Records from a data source
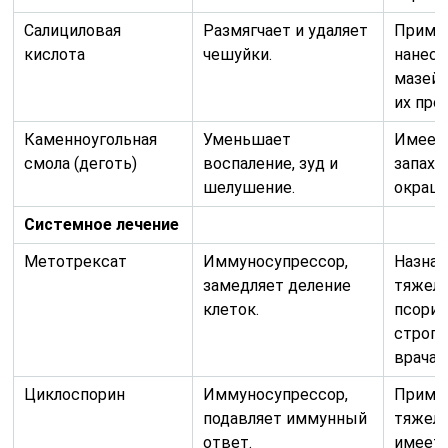
Салициловая
Размягчает и удаляет
Приме
кислота
чешуйки.
нанесе
мазей 
их про
Каменноугольная
Уменьшает
Имеет
смола (деготь)
воспаление, зуд и
запах,
шелушение.
окраши
Системное лечение
Метотрексат
Иммуносупрессор,
Назнач
замедляет деление
тяжел
клеток.
псориа
строги
врача.
Циклоспорин
Иммуносупрессор,
Примен
подавляет иммунный
тяжелы
ответ.
имеет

Task brief
A precise copy of each record, with the images removed, should be output.

Task response
Салициловая
Размягчает и удаляет
Приме
кислота
чешуйки.
нанесе
мазей 
их про
Каменноугольная
Уменьшает
Имеет
смола (деготь)
воспаление, зуд и
запах,
шелушение.
окраши
Системное лечение
Метотрексат
Иммуносупрессор,
Назнач
замедляет деление
тяжел
клеток.
псориа
строги
врача.
Циклоспорин
Иммуносупрессор,
Примен
подавляет иммунный
тяжелы
ответ.
имеет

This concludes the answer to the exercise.